→ About this task
Repeat precisely the line in which "kubieke meter te" occurs and all lines that follow it in the entries below. Pictures must be omitted.

(Source data)
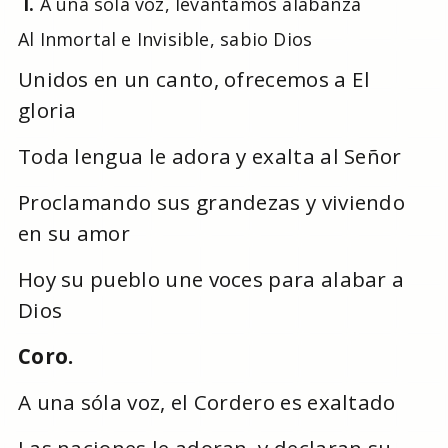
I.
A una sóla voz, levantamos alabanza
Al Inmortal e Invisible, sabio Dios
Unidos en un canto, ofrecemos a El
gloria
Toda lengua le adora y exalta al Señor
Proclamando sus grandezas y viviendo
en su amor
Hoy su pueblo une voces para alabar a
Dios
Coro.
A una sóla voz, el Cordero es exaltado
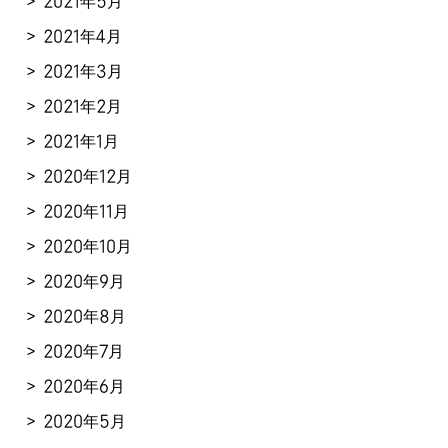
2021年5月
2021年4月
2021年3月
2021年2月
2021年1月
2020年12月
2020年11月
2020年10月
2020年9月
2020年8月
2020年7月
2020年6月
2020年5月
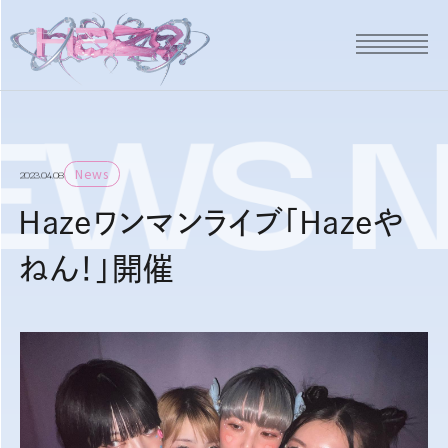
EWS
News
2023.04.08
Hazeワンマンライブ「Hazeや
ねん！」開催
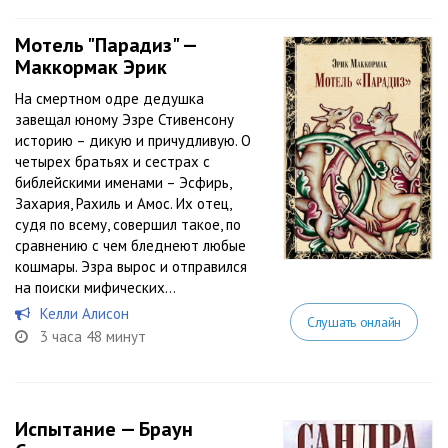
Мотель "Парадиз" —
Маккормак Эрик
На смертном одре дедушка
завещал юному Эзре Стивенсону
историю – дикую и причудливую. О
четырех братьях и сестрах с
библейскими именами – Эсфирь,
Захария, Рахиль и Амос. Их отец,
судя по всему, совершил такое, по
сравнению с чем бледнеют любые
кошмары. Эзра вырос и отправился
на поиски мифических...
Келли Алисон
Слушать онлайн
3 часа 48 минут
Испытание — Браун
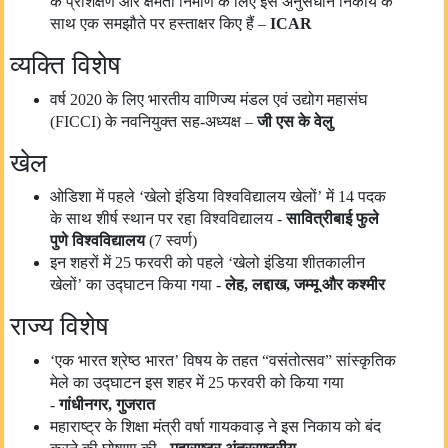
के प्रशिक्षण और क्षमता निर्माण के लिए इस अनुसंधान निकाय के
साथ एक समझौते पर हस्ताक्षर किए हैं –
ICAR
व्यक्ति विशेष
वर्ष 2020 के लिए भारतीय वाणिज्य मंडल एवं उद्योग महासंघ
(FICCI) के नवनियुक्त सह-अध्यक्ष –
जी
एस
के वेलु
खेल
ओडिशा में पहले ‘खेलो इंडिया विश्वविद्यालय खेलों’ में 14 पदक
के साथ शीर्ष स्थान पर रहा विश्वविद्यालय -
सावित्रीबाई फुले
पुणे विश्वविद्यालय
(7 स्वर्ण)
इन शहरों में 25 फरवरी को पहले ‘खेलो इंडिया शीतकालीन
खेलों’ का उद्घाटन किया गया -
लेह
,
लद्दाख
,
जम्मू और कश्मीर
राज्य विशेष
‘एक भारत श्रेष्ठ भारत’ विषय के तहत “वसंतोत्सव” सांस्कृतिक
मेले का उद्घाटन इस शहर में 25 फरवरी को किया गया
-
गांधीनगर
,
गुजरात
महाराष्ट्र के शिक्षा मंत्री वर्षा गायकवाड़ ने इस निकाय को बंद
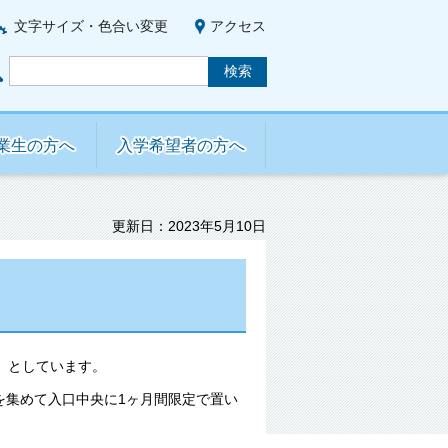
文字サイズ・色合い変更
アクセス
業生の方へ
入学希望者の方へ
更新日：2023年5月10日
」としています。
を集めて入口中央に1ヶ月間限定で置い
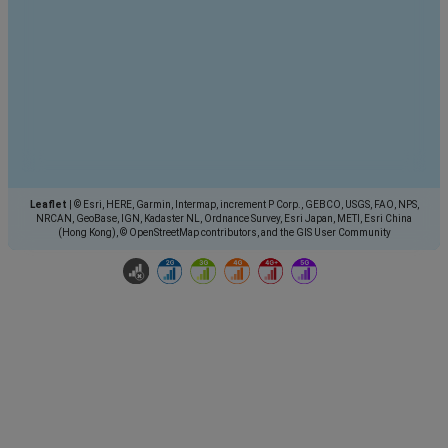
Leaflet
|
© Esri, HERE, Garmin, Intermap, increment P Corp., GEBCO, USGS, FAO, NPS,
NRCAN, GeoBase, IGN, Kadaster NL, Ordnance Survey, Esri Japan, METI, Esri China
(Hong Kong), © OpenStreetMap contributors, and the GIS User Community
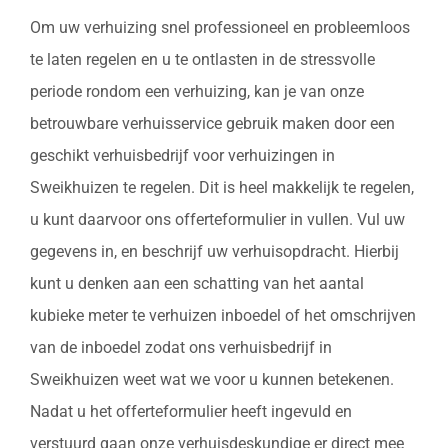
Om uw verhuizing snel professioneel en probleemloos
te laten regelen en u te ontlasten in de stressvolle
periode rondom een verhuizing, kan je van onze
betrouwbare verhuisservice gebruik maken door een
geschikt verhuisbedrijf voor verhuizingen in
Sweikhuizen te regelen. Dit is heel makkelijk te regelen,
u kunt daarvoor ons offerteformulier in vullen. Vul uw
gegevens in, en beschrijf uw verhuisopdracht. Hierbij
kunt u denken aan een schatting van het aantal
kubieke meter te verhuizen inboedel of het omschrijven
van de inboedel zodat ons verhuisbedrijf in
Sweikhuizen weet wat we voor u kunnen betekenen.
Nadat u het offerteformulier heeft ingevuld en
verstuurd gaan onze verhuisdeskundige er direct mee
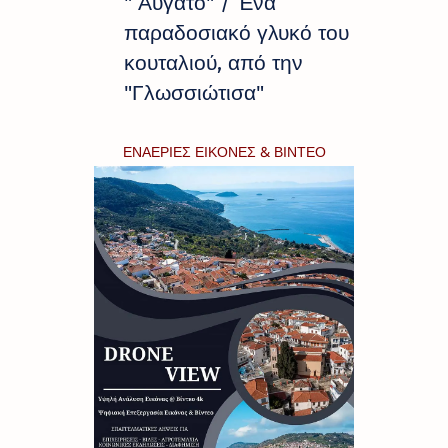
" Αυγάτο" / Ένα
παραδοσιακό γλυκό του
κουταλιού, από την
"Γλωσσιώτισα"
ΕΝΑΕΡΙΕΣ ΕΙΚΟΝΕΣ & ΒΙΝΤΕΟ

→ Answer below
kubieke meter te verhuizen inboedel of het omschrijven
van de inboedel zodat ons verhuisbedrijf in
Sweikhuizen weet wat we voor u kunnen betekenen.
Nadat u het offerteformulier heeft ingevuld en
verstuurd gaan onze verhuisdeskundige er direct mee
" Αυγάτο" / Ένα
παραδοσιακό γλυκό του
κουταλιού, από την
"Γλωσσιώτισα"
ΕΝΑΕΡΙΕΣ ΕΙΚΟΝΕΣ & ΒΙΝΤΕΟ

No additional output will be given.